How to implement an algorithm for related articles using this form of collaborative filtering

As the name implies, I have a problem with the implementation of the algorithm of related articles. Let me start by listing the tables from the database:

[articles] id_article id_category name content publish_date is_deleted [categories] id_category id_parent name [tags_to_articles] id_tag id_article [tags] id_tag name [articles_to_authors] id_article id_author [authors] id_author name is_deleted [related_articles] id_article_left id_article_right related_score 

Algorithm

Every other table, except for those associated with it, has data in it. Now I want to fill out related_articles with ratings between articles (very important: the table will work as a directed graph, the rating of article A with article B may differ from the rating between B and A, see list).
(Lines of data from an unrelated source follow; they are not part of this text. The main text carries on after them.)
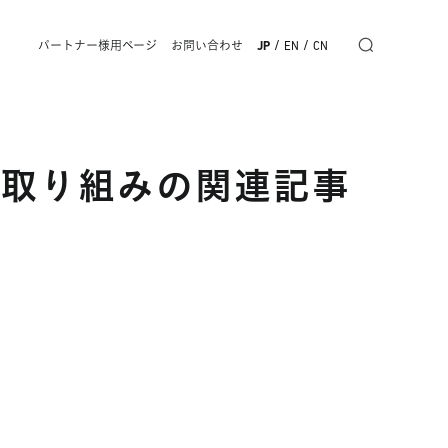
/
/
パートナー様用ページ
お問い合わせ
JP
EN
CN
の取り組みの関連記事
The score is calculated as follows:

  • If the two articles in question have the same category, the number (x) is added to the score.
  • for each author with whom they have in common, the number (y) is added to the account
  • for each tag that they have, a number (z) is added to the score
  • if we calculate the score of article A with article B, the difference between now () and publish_date of article B will generate the number (t) that will be subtracted from the score

My first (ineffective) approach

I tried to make a request like this:

 SELECT a.id, b.id, a.id_category, a.publish_date, b.id_category, b.publish_date, c.id_tag, e.id_author FROM `articles` a, articles b, tags_to_articles c, tags_to_articles d, articles_to_authors e, articles_to_authors f WHERE a.id_article <> b.id_article AND ( (a.id_article=c.id_article and c.id_tag=d.id_tag and d.id_article=b.id_article) OR (a.id=e.id_article and e.id_author=f.id_author and f.id_article=b.id_article) OR (a.id_category=b.id_category) ) 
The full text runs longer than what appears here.